How do I convert csv file to rdd
ScalaApache SparkScala Problem Overview
I'm new to spark. I want to perform some operations on particular data in a CSV record.
I'm trying to read a CSV file and convert it to RDD. My further operations are based on the heading provided in CSV file.
(From comments) This is my code so far:
final JavaRDD<String> File = sc.textFile(Filename).cache();
final JavaRDD<String> lines = File.flatMap(new FlatMapFunction<String, String>() {
@Override public Iterable<String> call(String s) {
return Arrays.asList(EOL.split(s));
}
});
final String heading=lines.first().toString();
I can get the header values like this. I want to map this to each record in CSV file.
final String[] header=heading.split(" ");
I can get the header values like this. I want to map this to each record in CSV file.
In java I’m using CSVReader record.getColumnValue(Column header)
to get the particular value. I need to do something similar to that here.
Scala Solutions
Solution 1 - Scala
A simplistic approach would be to have a way to preserve the header.
Let's say you have a file.csv like:
user, topic, hits
om, scala, 120
daniel, spark, 80
3754978, spark, 1
We can define a header class that uses a parsed version of the first row:
class SimpleCSVHeader(header:Array[String]) extends Serializable {
val index = header.zipWithIndex.toMap
def apply(array:Array[String], key:String):String = array(index(key))
}
That we can use that header to address the data further down the road:
val csv = sc.textFile("file.csv") // original file
val data = csv.map(line => line.split(",").map(elem => elem.trim)) //lines in rows
val header = new SimpleCSVHeader(data.take(1)(0)) // we build our header with the first line
val rows = data.filter(line => header(line,"user") != "user") // filter the header out
val users = rows.map(row => header(row,"user")
val usersByHits = rows.map(row => header(row,"user") -> header(row,"hits").toInt)
...
Note that the header
is not much more than a simple map of a mnemonic to the array index. Pretty much all this could be done on the ordinal place of the element in the array, like user = row(0)
PS: Welcome to Scala :-)
Solution 2 - Scala
You can use the spark-csv library: https://github.com/databricks/spark-csv
This is directly from the documentation:
import org.apache.spark.sql.SQLContext
SQLContext sqlContext = new SQLContext(sc);
HashMap<String, String> options = new HashMap<String, String>();
options.put("header", "true");
options.put("path", "cars.csv");
DataFrame df = sqlContext.load("com.databricks.spark.csv", options);
Solution 3 - Scala
Firstly I must say that it's much much simpler if you put your headers in separate files - this is the convention in big data.
Anyway Daniel's answer is pretty good, but it has an inefficiency and a bug, so I'm going to post my own.

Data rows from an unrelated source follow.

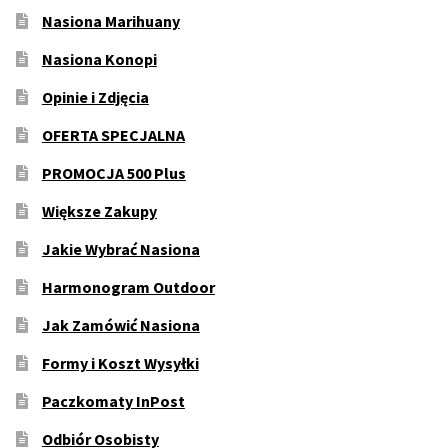
Nasiona Marihuany
Nasiona Konopi
Opinie i Zdjęcia
OFERTA SPECJALNA
PROMOCJA 500 Plus
Większe Zakupy
Jakie Wybrać Nasiona
Harmonogram Outdoor
Jak Zamówić Nasiona
Formy i Koszt Wysyłki
Paczkomaty InPost
Odbiór Osobisty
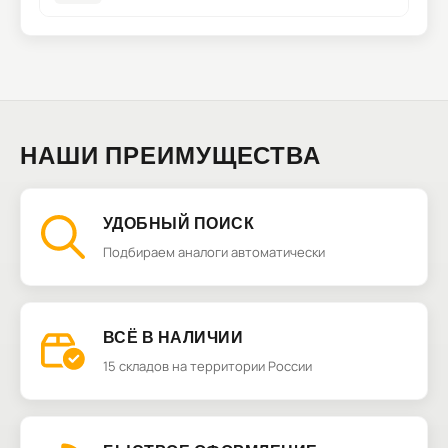
НАШИ ПРЕИМУЩЕСТВА
УДОБНЫЙ ПОИСК
Подбираем аналоги автоматически
ВСЁ В НАЛИЧИИ
15 складов на территории России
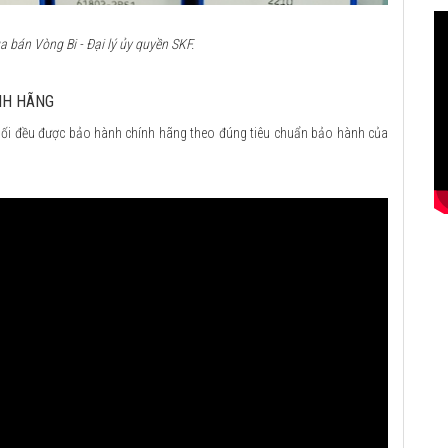
 bán Vòng Bi - Đại lý ủy quyền SKF.
NH HÃNG
ối đều được bảo hành chính hãng theo đúng tiêu chuẩn bảo hành của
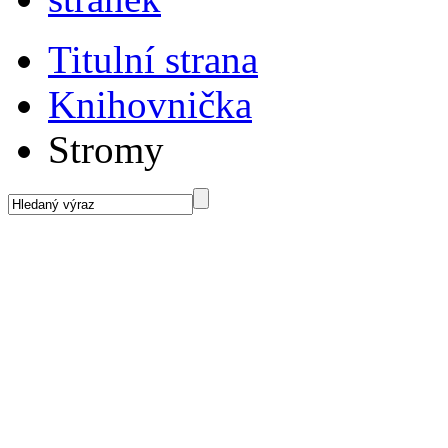
Titulní strana
Knihovnička
Stromy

The inefficiency is that you don't need to check every record to see if it's the header, you just need to check the first record for each partition. The bug is that by using .split(",")
you could get an exception thrown or get the wrong column when entries are the empty string and occur at the start or end of the record - to correct that you need to use .split(",", -1)
. So here is the full code:
val header =
scala.io.Source.fromInputStream(
hadoop.fs.FileSystem.get(new java.net.URI(filename), sc.hadoopConfiguration)
.open(new hadoop.fs.Path(path)))
.getLines.head
val columnIndex = header.split(",").indexOf(columnName)
sc.textFile(path).mapPartitions(iterator => {
val head = iterator.next()
if (head == header) iterator else Iterator(head) ++ iterator
})
.map(_.split(",", -1)(columnIndex))
Final points, consider Parquet if you want to only fish out certain columns. Or at least consider implementing a lazily evaluated split function if you have wide rows.
Solution 4 - Scala
We can use the new DataFrameRDD for reading and writing the CSV data. There are few advantages of DataFrameRDD over NormalRDD:
- DataFrameRDD are bit more faster than NormalRDD since we determine the schema and which helps to optimize a lot on runtime and provide us with significant performance gain.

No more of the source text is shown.